The longjmp function recovers the call environment from the EVN buffer and then triggers a return from the last setjmp call that initialized the env. Then setjmp returns with the non-zero return value retVal.

The setjmp function is called only once, but returns multiple times: once when setjmp is called for the first time, saving the calling environment in the buffer env; Once for each corresponding longjmp call. The longjmp function, on the other hand, is called once but never returns. An important application of a non-local jump is to run a deeply nested function call that returns immediately, usually caused by detecting an error condition. We can use a non-local jump to return directly to a normal localized error handler without having to laborious untangle the call stack.

/* $begin setjmp */
#include "csapp.h"

jmp_buf buf;

int error1 = 0; 
int error2 = 1;

void foo(void), bar(void);

int main() 
{
    switch(setjmp(buf)) {
    case 0: 
    foo();
        break;
    case 1: 
    printf("Detected an error1 condition in foo\n");
        break;
    case 2: 
    printf("Detected an error2 condition in foo\n");
        break;
    default:
    printf("Unknown error condition in foo\n");
    }
    exit(0);
}

/* Deeply nested function foo */
void foo(void) 
{
    if (error1)
    longjmp(buf, 1); 
    bar();
}

void bar(void) 
{
    if (error2)
    longjmp(buf, 2); 
}
/* $end setjmp */

LongJMP allowing it to skip the intermediate call feature can have serious consequences. If some resources (memory, network connections, and so on) are allocated in an intermediate function call that was expected to be released at the end of the function, the release code will be skipped, resulting in a resource leak. Another important use of non-local jumps is to branch a signal handler to a particular code location, rather than returning to the location of the instruction that was interrupted by the signal arrival. For example, we can use sigsetjmp and siglgongjmp for soft restarts.

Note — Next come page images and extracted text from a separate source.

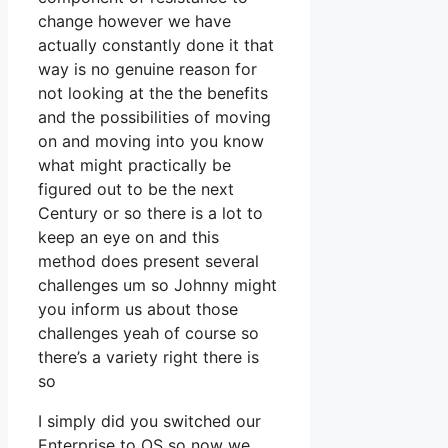
change however we have
actually constantly done it that
way is no genuine reason for
not looking at the the benefits
and the possibilities of moving
on and moving into you know
what might practically be
figured out to be the next
Century or so there is a lot to
keep an eye on and this
method does present several
challenges um so Johnny might
you inform us about those
challenges yeah of course so
there’s a variety right there is
so
I simply did you switched our
Enterprise to OS so now we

/* $begin restart */ #include "csapp.h" sigjmp_buf buf; void handler(int sig) { siglongjmp(buf, 1); } int main() {// The first call returns 0. When jump returns here, return non-0 if (! sigsetjmp(buf, 1)) { Signal(SIGINT, handler); Sio_puts("starting\n"); } else Sio_puts("restarting\n"); while(1) { Sleep(1); Sio_puts("processing... \n"); } exit(0); /* Control never reaches here */ } /* $end restart */

The exception mechanism provided by C++ and Java is at a higher level, which is a more structured version of C’s setjmp and longjmp functions. You can think of a catch in a try statement as similar to a setjmp function. Similarly, the trhow statement is similar to the longjmp function.

Here is an example of a try-catch-throw. The program will always print “KeyboardInterrupt.”

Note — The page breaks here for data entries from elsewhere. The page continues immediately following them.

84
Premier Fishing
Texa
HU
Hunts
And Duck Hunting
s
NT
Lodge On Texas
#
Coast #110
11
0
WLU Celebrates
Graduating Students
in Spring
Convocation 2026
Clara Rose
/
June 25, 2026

jmp_buf ex_buf__; #define TRY do{ if(! setjmp(ex_buf__)) { #define CATCH } else { #define ETRY } } while(0) #define THROW longjmp(ex_buf__, 1) void sigint_handler(int sig) { THROW; } int main(void) { if (signal(SIGINT, sigint_handler) == SIG_ERR) { return 0; } TRY {// raise(sig) raise(SIGINT); } CATCH { printf("KeyboardInterrupt"); } ETRY; return 0; }

When the macro is expanded, the code looks like this:

jmp_buf ex_buf__; void sigint_handler(int sig) { longjmp(ex_buf__, 1); } int main(void) { if (signal(SIGINT, sigint_handler) == ((_crt_signal_t)-1)) { return 0; } do{ if(! _setjmp(ex_buf__)) { { raise(SIGINT); } } else { { printf("KeyboardInterrupt"); } } } while(0); return 0; }

Tools for manipulating processes

Linux systems provide a number of useful tools for monitoring and manipulating processes.

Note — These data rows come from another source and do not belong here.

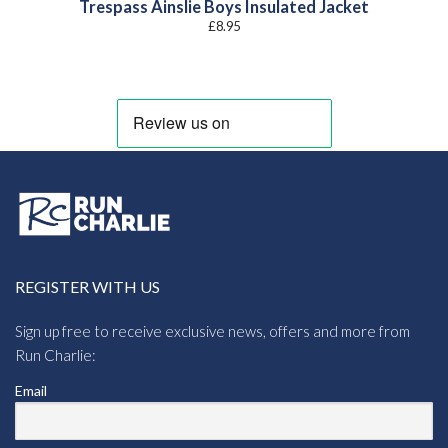
Trespass Ainslie Boys Insulated Jacket
£
8.95
REGISTER WITH US
Sign up free to receive exclusive news, offers and more from
Run Charlie:
Email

  • Strace: Prints the trace of each system call made by a running program and its children. Strace cat /dev/null
  • PS: List the processes in the current system (including dead processes)
  • Top: Prints information about the current process resource usage
  • Pmap: Shows the memory map of the process
  • /proc: A virtual file system that outputs the contents of a large number of kernel data structures in ASCII text format that can be read by user programs. Something like “cat /proc/loadavg” can see the average load on the current system

Every ordinary anomaly we experience may be a continuous miracle.